A ripe tomato, still on the vine (not knocked into the dirt by aggressive squirrels or children).  Since I was alone in the backyard, I got to eat this.  Success.

Sadly, most of the tomatoes look like this: green, green, greeeeeeeen.  Anyone have any recipes that use green cherry tomatoes?  We’re weeks away from our first frost, so I don’t think it’s time to declare defeat.  But I’m also not convinced we are going to have enough hot sun to actually ripen these.  Blah.

Closing out this disjointed update post, I thought I’d show you a few spots in the yard that don’t get photographed.  First up, the woodpile.  This was actually bigger before we got our firepit, so: progress!

Fall bonfires ahoy.

I need to figure out some solution to keep the wood dry during wet weather, if we want to keep this fire thing going into the fall and winter.

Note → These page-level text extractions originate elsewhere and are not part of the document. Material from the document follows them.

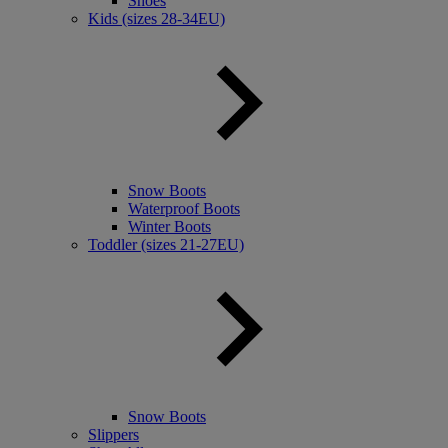
Shoes
Kids (sizes 28-34EU)
Snow Boots
Waterproof Boots
Winter Boots
Toddler (sizes 21-27EU)
Snow Boots
Slippers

Finally, this is the side yard, which the kids have named “the sandlot.”  There’s no sand, but we do play catch here.  Nugget’s red glove is starting to get nice and flexible.

I borrowed Steve’s glove, which used to belong to his dad.  Nice and supple, but no good for me because I’m not a lefty – whoops.  Also, is it me or does this glove look angry that it is being asked to catch a Washington Nationals baseball?  This glove is a Yankees fan.

That’s it for the September garden brain dump… how are your green spaces looking as we transition to fall?

2 thoughts on “Garden Chronicles: A Bounty of Green Tomatoes

  1. How often are you watering the tomatoes? Cut it back some and it. Encourage the plant to ripen. Also, the paper bag trick for ripe ing tomatoes does work!

    • So I actually have not watered them much recently because we have been getting SO much rain the soil has been staying moist. Maybe it’s all the rain! I might try the paper bag trick… going to have to find a paper bag.